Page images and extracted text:
--
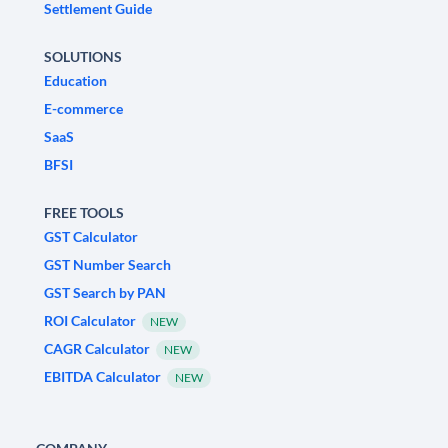
Settlement Guide
SOLUTIONS
Education
E-commerce
SaaS
BFSI
FREE TOOLS
GST Calculator
GST Number Search
GST Search by PAN
ROI Calculator
NEW
CAGR Calculator
NEW
EBITDA Calculator
NEW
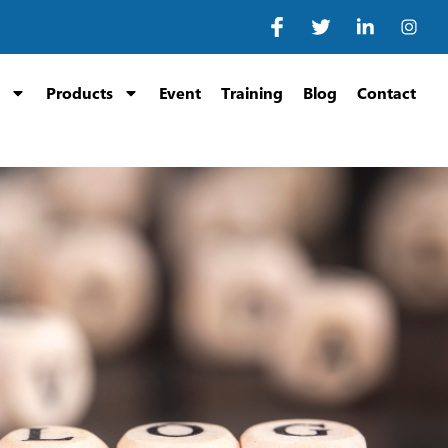
Products
Event
Training
Blog
Contact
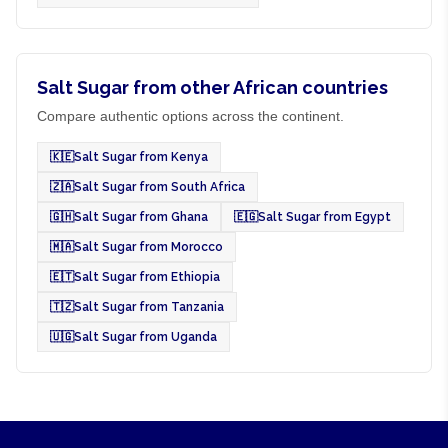
Salt Sugar from other African countries
Compare authentic options across the continent.
🇰🇪
Salt Sugar from Kenya
🇿🇦
Salt Sugar from South Africa
🇬🇭
Salt Sugar from Ghana
🇪🇬
Salt Sugar from Egypt
🇲🇦
Salt Sugar from Morocco
🇪🇹
Salt Sugar from Ethiopia
🇹🇿
Salt Sugar from Tanzania
🇺🇬
Salt Sugar from Uganda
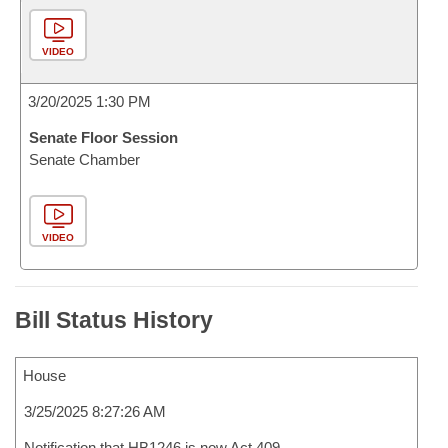
VIDEO
3/20/2025 1:30 PM
Senate Floor Session
Senate Chamber
VIDEO
Bill Status History
House
3/25/2025 8:27:26 AM
Notification that HB1246 is now Act 409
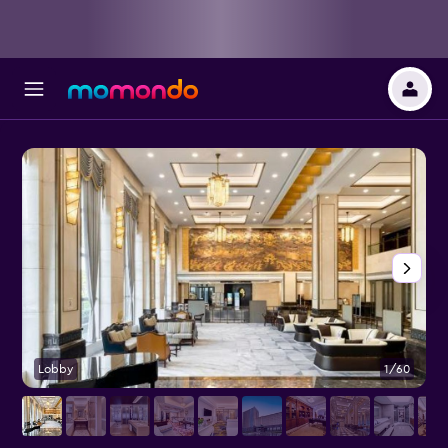
Lobby
1/60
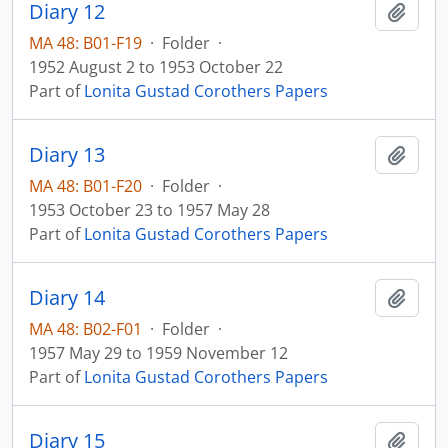
Diary 12
Add t
MA 48: B01-F19
·
Folder
·
1952 August 2 to 1953 October 22
Part of
Lonita Gustad Corothers Papers
Diary 13
Add t
MA 48: B01-F20
·
Folder
·
1953 October 23 to 1957 May 28
Part of
Lonita Gustad Corothers Papers
Diary 14
Add t
MA 48: B02-F01
·
Folder
·
1957 May 29 to 1959 November 12
Part of
Lonita Gustad Corothers Papers
Diary 15
Add t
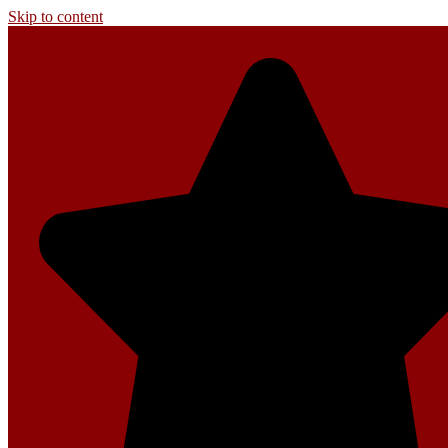
Skip to content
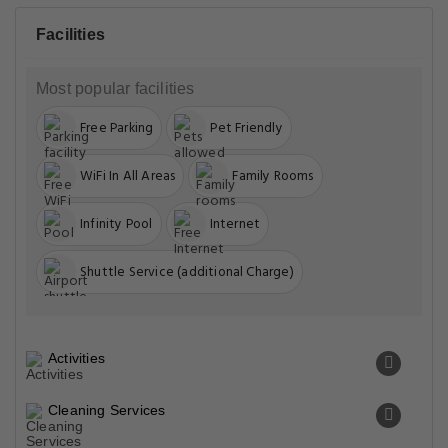
Facilities
Most popular facilities
Free Parking
Pet Friendly
WiFi In All Areas
Family Rooms
Infinity Pool
Internet
Shuttle Service (additional Charge)
Activities
Cleaning Services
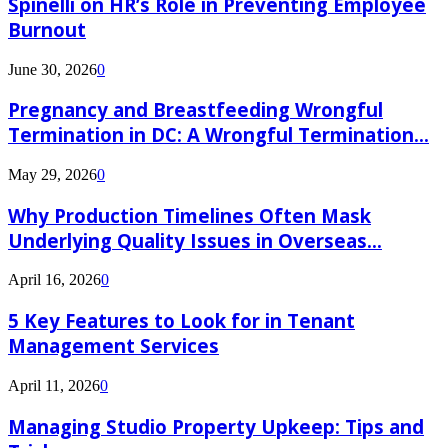
Spinelli on HR’s Role in Preventing Employee
Burnout
June 30, 2026
0
Pregnancy and Breastfeeding Wrongful
Termination in DC: A Wrongful Termination...
May 29, 2026
0
Why Production Timelines Often Mask
Underlying Quality Issues in Overseas...
April 16, 2026
0
5 Key Features to Look for in Tenant
Management Services
April 11, 2026
0
Managing Studio Property Upkeep: Tips and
--
# [HOW TO COMPLETE THIS TASK]
Whenever a line in the records contains the word "Wrongful", copy that line.

# [SOLUTION TO THIS PROBLEM]
Pregnancy and Breastfeeding Wrongful
Termination in DC: A Wrongful Termination...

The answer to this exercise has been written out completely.